One of the more popular sessions at this year's American College of Cardiology 62nd Annual Scientific Session and Expo featured a discussion on regulatory oversight and the need for better protection of patients' interests.
One of the more popular sessions at this year’s American College of Cardiology 62nd Annual Scientific Session and Expo featured a discussion on regulatory oversight and the need for better protection of patients’ interests. Among the speakers in this discussion was Robert G. Hauser, MD, FACC, who spoke about how the US Food and Drug Administration (FDA) and Congress are not doing enough to protect patients, as well as what he believes can and should be done to do so.
Dr Hauser began his presentation by rattling off 3 essential components to protecting patients:
Unfortunately, the FDA and Congress have both failed to deliver the types of approval processes, post-marketing surveillance, and recall management that Dr Hauser described. Major problems still exist in the area of post-marketing surveillance, according to Dr Hauser. While this process is supposed to enhance public health by reducing the amount of adverse events due to drugs or medical devices, the fact is that, despite multiple recalls in recent years (and some tragic events), patients in the United States continue to be exposed to hazardous drugs and defective or underperforming devices after they have been approved by the FDA. Dr Hauser illustrated this point by featuring a slide of drugs and devices—including rofecoxib (Vioxx), Sprint Fidelis (ICD lead), rosiglitazone (Avandia), and others—that were FDA approved at one point but then removed from the market (often times 5 or more years later) due to adverse events, such as strokes and fractures. Why does this happen? “Because the FDA is a passive regulator,” says Dr Hauser, who also points out that none of the 3510 medical device recalls from 2005 to 2009 were mandated by the FDA. In some cases, recalls took place after a product had been removed from the market, meaning that manufacturers set the patient safety agenda.
Dr Hauser believes that the FDA can learn a thing or two from the airline industry, and he points out that, since the last airline crash on September 11, 2001, there have been no fatal major US airlines crashes, and this includes 93 million flights with more than 6.5 billion passengers. The reason for this success rate, says Dr Hauser, is that the Federal Aviation Administration (FAA) and the National Transportation Safety Board (NTSB) not only have a passion for safety, but also separate but complementary roles. The FAA is responsible for regulation and operating the aviation system, whereas the NTSB investigates accidents and makes safety recommendations. And, even though the NTSB has no regulatory authority, they do report directly to Congress and operate independently of both the FAA and Department of Transportation. The NTSB operates independently because Congress established the organization in 1974 specifically because “no federal agency can properly perform investigatory functions unless it is totally separate and independent.”

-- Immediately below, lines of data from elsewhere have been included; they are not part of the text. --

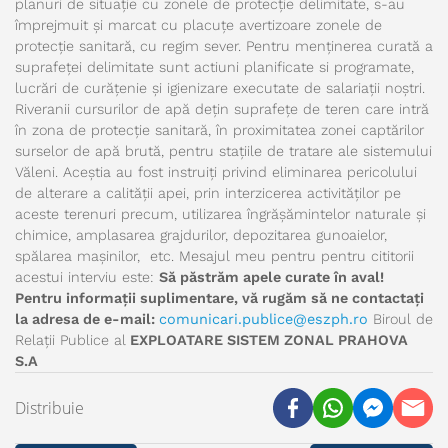
planuri de situație cu zonele de protecție delimitate, s-au
împrejmuit și marcat cu placuțe avertizoare zonele de
protecție sanitară, cu regim sever. Pentru menținerea curată a
suprafeței delimitate sunt actiuni planificate si programate,
lucrări de curățenie și igienizare executate de salariații noștri.
Riveranii cursurilor de apă dețin suprafețe de teren care intră
în zona de protecție sanitară, în proximitatea zonei captărilor
surselor de apă brută, pentru stațiile de tratare ale sistemului
Văleni. Aceștia au fost instruiți privind eliminarea pericolului
de alterare a calității apei, prin interzicerea activităților pe
aceste terenuri precum, utilizarea îngrășămintelor naturale și
chimice, amplasarea grajdurilor, depozitarea gunoaielor,
spălarea mașinilor, etc. Mesajul meu pentru pentru cititorii
acestui interviu este:
Să păstrăm apele curate în aval!
Pentru informații suplimentare, vă rugăm să ne contactați
la adresa de e-mail:
comunicari.publice@eszph.ro
Biroul de
Relații Publice al
EXPLOATARE SISTEM ZONAL PRAHOVA
S.A
Distribuie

Dr Hauser would like to see this model adopted by the FDA. There is a great need for an independent national drug and device safety board to identify safety issues, investigate adverse events, provide recommendations based on findings, and share information with all stakeholders. Until this occurs, patients will continue to believe that drugs and devices that are “FDA Approved” are, in fact, safe and effective, when this is not true. Dr Hauser believes that there is much work to be done in order to make that belief a reality.